#### [RECORDED DATA]

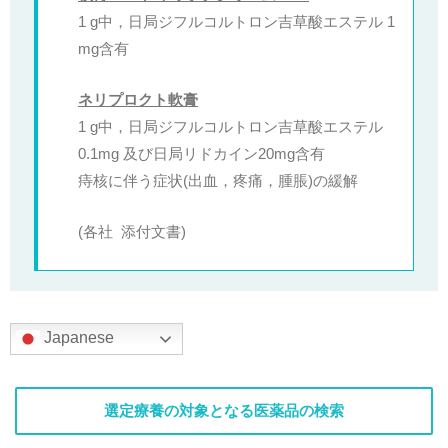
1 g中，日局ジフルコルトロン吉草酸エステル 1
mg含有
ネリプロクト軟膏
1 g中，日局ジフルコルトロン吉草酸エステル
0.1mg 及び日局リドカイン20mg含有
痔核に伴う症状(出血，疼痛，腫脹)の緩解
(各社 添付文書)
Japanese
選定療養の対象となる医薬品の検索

==

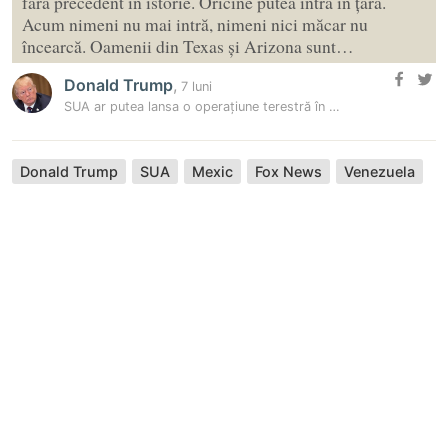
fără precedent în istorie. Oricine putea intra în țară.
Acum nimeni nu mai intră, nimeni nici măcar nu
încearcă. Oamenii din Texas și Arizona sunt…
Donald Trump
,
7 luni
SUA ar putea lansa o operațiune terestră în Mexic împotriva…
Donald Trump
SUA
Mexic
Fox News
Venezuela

#### [WORK TO BE COMPLETED]
How many lines in the listing above contain "日局ジフルコルトロン吉草酸エステル"? Give the number and nothing else.

#### [WRITTEN ANSWER]
2